“Bronchitis,” my doctor says. I’m on antibiotics as of an hour ago, and suddenly I feel very weary. Which is pretty much how I’ve felt for the last three weeks, so it’s really not a change.
I’d like to direct your attention to the Grim’s Hall blog, one of my favorites. They don’t seem to have any mechanism for cutting individual posts out of the herd there, so in order to get to the post I want you to look at, you’ll have to scroll down past Grim’s mention of Joel Leggett’s review of my book. With characteristic modesty, I shall say nothing at all about that.
But down below is a (to me) fascinating post on “The Force of History.” It springboards off a discussion of the very problematic question of Swiss restrictions on minarets, and on to the whole question of how we argue from history, and how people use proofs in their actual, real-life thinking.
Grim says:
These [reasons] are likely to be emotional, not logical: as with our discussions on Aristotle, it is normally the non-rational part of the soul that determines ends.

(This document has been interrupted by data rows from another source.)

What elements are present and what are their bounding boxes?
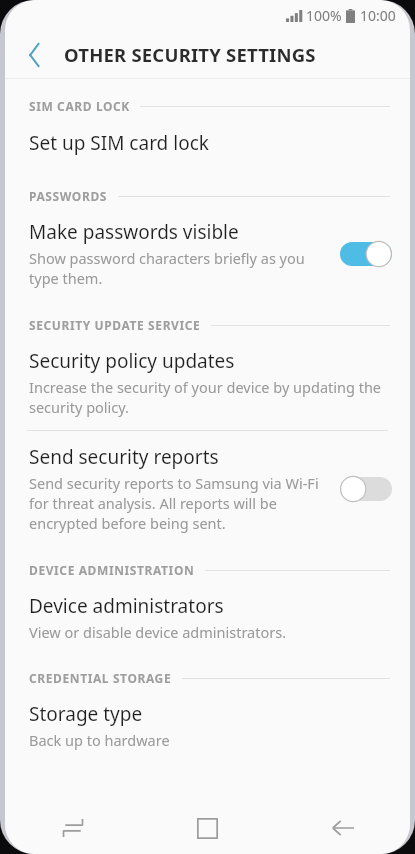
- staticText: Set up SIM card lock: [29, 130, 209, 156]
- staticText: Send security reports to Samsung via Wi-…: [29, 473, 330, 533]
- staticText: Storage type: [29, 701, 143, 727]
- staticText: OTHER SECURITY SETTINGS: [64, 42, 316, 67]
- button[interactable]: Storage type: [5, 686, 410, 762]
- staticText: View or disable device administrators.: [29, 622, 287, 642]
- staticText: SECURITY UPDATE SERVICE: [29, 317, 201, 333]
- button[interactable]: Toggle on: [340, 239, 392, 269]
- staticText: Send security reports: [29, 444, 219, 470]
- button[interactable]: Toggle off: [340, 474, 392, 504]
- staticText: Make passwords visible: [29, 219, 239, 245]
- staticText: SIM CARD LOCK: [29, 98, 130, 114]
- staticText: Device administrators: [29, 593, 224, 619]
- staticText: 100%: [306, 6, 342, 25]
- button[interactable]: Back: [13, 33, 57, 77]
- staticText: CREDENTIAL STORAGE: [29, 670, 172, 686]
- button[interactable]: Home: [140, 802, 275, 854]
- button[interactable]: Send security reports: [5, 431, 410, 549]
- button[interactable]: Device administrators: [5, 578, 410, 657]
- staticText: Show password characters briefly as you …: [29, 248, 330, 288]
- staticText: DEVICE ADMINISTRATION: [29, 562, 195, 578]
- button[interactable]: Security policy updates: [5, 333, 410, 430]
- button[interactable]: Back: [275, 802, 410, 854]
- staticText: 10:00: [360, 6, 396, 25]
- staticText: PASSWORDS: [29, 188, 108, 204]
- staticText: Increase the security of your device by …: [29, 377, 392, 417]
- staticText: Security policy updates: [29, 348, 235, 374]
- staticText: Back up to hardware: [29, 730, 170, 750]
- button[interactable]: Set up SIM card lock: [5, 114, 410, 174]
- button[interactable]: Make passwords visible: [5, 204, 410, 302]
- button[interactable]: Recents: [5, 802, 140, 854]
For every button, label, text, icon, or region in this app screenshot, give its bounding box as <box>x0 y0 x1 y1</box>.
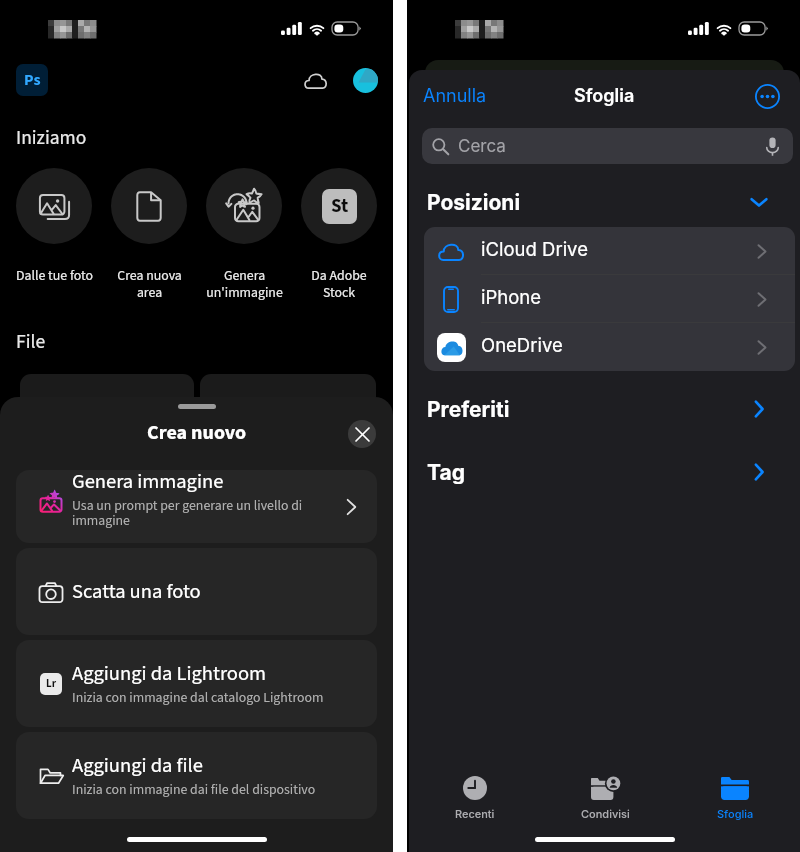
button[interactable]: Dalle tue foto <box>8 168 100 286</box>
staticText: Iniziamo <box>16 124 87 152</box>
staticText: Aggiungi da file <box>72 751 203 780</box>
button[interactable]: Condivisi <box>540 770 670 832</box>
button[interactable]: Preferiti <box>427 397 769 421</box>
button[interactable]: Sfoglia <box>670 770 800 832</box>
staticText: iPhone <box>481 286 542 308</box>
staticText: Crea nuova area <box>117 266 182 303</box>
staticText: Cerca <box>458 136 506 157</box>
staticText: Dalle tue foto <box>16 266 93 286</box>
button[interactable]: iPhone <box>424 275 795 323</box>
button[interactable]: Altro <box>754 83 780 109</box>
staticText: Usa un prompt per generare un livello di… <box>72 496 303 531</box>
staticText: Posizioni <box>427 190 521 214</box>
button[interactable]: Posizioni <box>427 190 769 214</box>
staticText: Ps <box>24 69 41 92</box>
button[interactable]: OneDrive <box>424 323 795 371</box>
button[interactable]: Lr <box>16 640 377 727</box>
button[interactable]: Annulla <box>423 85 487 107</box>
button[interactable]: Photoshop <box>16 64 48 96</box>
button[interactable]: Aggiungi da file <box>16 732 377 819</box>
button[interactable]: iCloud Drive <box>424 227 795 275</box>
staticText: St <box>331 193 349 220</box>
button[interactable]: St <box>293 168 385 303</box>
staticText: Aggiungi da Lightroom <box>72 659 267 688</box>
staticText: Lr <box>46 676 57 692</box>
staticText: Da Adobe Stock <box>311 266 367 303</box>
staticText: Genera immagine <box>72 470 224 496</box>
staticText: Scatta una foto <box>72 577 201 606</box>
button[interactable]: Recenti <box>409 770 540 832</box>
staticText: Genera un'immagine <box>206 266 283 303</box>
button[interactable]: Crea nuova area <box>103 168 195 303</box>
staticText: iCloud Drive <box>481 238 588 260</box>
staticText: OneDrive <box>481 334 563 356</box>
staticText: Inizia con immagine dal catalogo Lightro… <box>72 688 324 708</box>
button[interactable]: Scatta una foto <box>16 548 377 635</box>
button[interactable]: Cloud <box>301 66 329 94</box>
button[interactable]: Genera un'immagine <box>198 168 290 303</box>
staticText: Tag <box>427 460 465 484</box>
button[interactable]: Cerca <box>422 128 793 164</box>
staticText: Crea nuovo <box>147 419 247 447</box>
staticText: Inizia con immagine dai file del disposi… <box>72 780 316 800</box>
staticText: Condivisi <box>581 807 630 820</box>
button[interactable]: Tag <box>427 460 769 484</box>
button[interactable]: Chiudi <box>348 420 376 448</box>
staticText: File <box>16 328 46 356</box>
button[interactable]: Profilo <box>353 68 378 93</box>
staticText: Recenti <box>455 807 495 820</box>
staticText: Preferiti <box>427 397 510 421</box>
staticText: Sfoglia <box>717 807 754 820</box>
staticText: Sfoglia <box>574 85 635 107</box>
button[interactable]: Genera immagine <box>16 470 377 543</box>
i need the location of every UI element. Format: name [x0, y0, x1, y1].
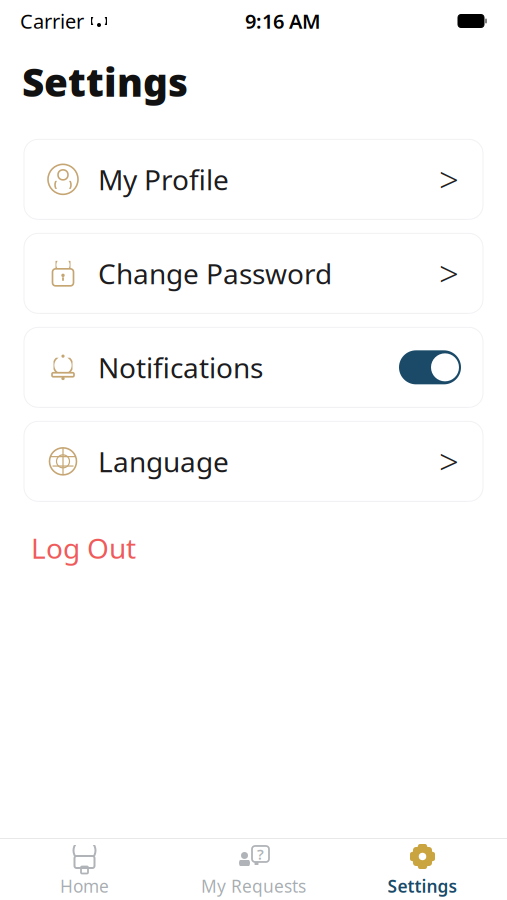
staticText: Notifications	[98, 349, 263, 386]
staticText: >	[439, 438, 459, 484]
button[interactable]: Notifications	[24, 327, 483, 407]
staticText: >	[439, 250, 459, 296]
staticText: My Profile	[98, 161, 229, 198]
button[interactable]: Log Out	[31, 521, 136, 574]
staticText: Log Out	[31, 529, 136, 566]
staticText: Settings	[388, 874, 458, 898]
button[interactable]: Language	[24, 421, 483, 501]
staticText: Home	[60, 874, 109, 898]
button[interactable]: Settings	[338, 834, 507, 900]
staticText: ?	[257, 844, 264, 864]
staticText: >	[439, 156, 459, 202]
staticText: My Requests	[201, 874, 306, 898]
staticText: Language	[98, 443, 229, 480]
button[interactable]: Change Password	[24, 233, 483, 313]
button[interactable]: My Profile	[24, 139, 483, 219]
staticText: Change Password	[98, 255, 332, 292]
button[interactable]: ?	[169, 834, 338, 900]
staticText: Settings	[22, 56, 188, 107]
staticText: 9:16 AM	[245, 8, 321, 34]
button[interactable]: Home	[0, 834, 169, 900]
staticText: Carrier	[20, 8, 84, 34]
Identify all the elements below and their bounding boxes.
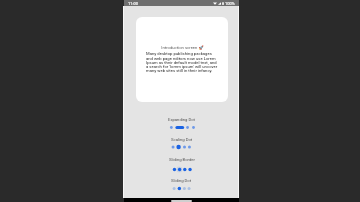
button[interactable]: Sliding dot page indicator: [171, 186, 193, 191]
staticText: 11:00: [128, 1, 138, 6]
staticText: Many desktop publishing packages and web…: [146, 51, 218, 73]
staticText: Expanding Dot: [168, 117, 195, 122]
button[interactable]: Sliding border page indicator: [171, 166, 194, 173]
other: Signal: [218, 2, 221, 5]
other: Battery: [222, 2, 224, 5]
other: Wifi: [213, 2, 217, 5]
staticText: Introduction screen 🚀: [161, 45, 204, 50]
staticText: 100%: [225, 1, 235, 6]
button[interactable]: Expanding dot page indicator: [169, 125, 196, 130]
staticText: Scaling Dot: [171, 137, 193, 142]
staticText: Sliding Dot: [171, 178, 192, 183]
staticText: Sliding Border: [169, 157, 195, 162]
button[interactable]: Introduction screen 🚀: [136, 17, 228, 102]
button[interactable]: Scaling dot page indicator: [170, 144, 193, 150]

The rational part determines means. All he will learn from your argument is that he needs a different means to his ends.
This strikes me as an important point to understand. Most people don’t reason forward from logic. They reason backward from conclusions that please their feelings, finding proofs to support them.
This is even true of Christian arguments. I’ll go further. It’s probably true of mine as well. I have a vision–an image that ravished my soul when I was a boy–and I’ve chosen chains of reasoning that suit that vision. To betray the vision would be like betraying a woman I love.
I don’t mean to denigrate reason. Reason stands. It is valid. We should work, and work hard, to refine and maintain our logic.
But human beings are not computers. We operate by head and heart, and if we wish to win souls, we must not forget that. C.S. Lewis experienced what could well be described as an intellectual conversion. He was “talked around” by Tolkien and Dyson. But the “bait” in God’s “trap” was Lewis’ fascination with myth. When he saw that myth could be fact as well, Lewis discovered the heart of his own passion, in Jesus Christ.
Stories. Stories are so important. We serve a Lord who was a famous storyteller, and whose life is a famous story.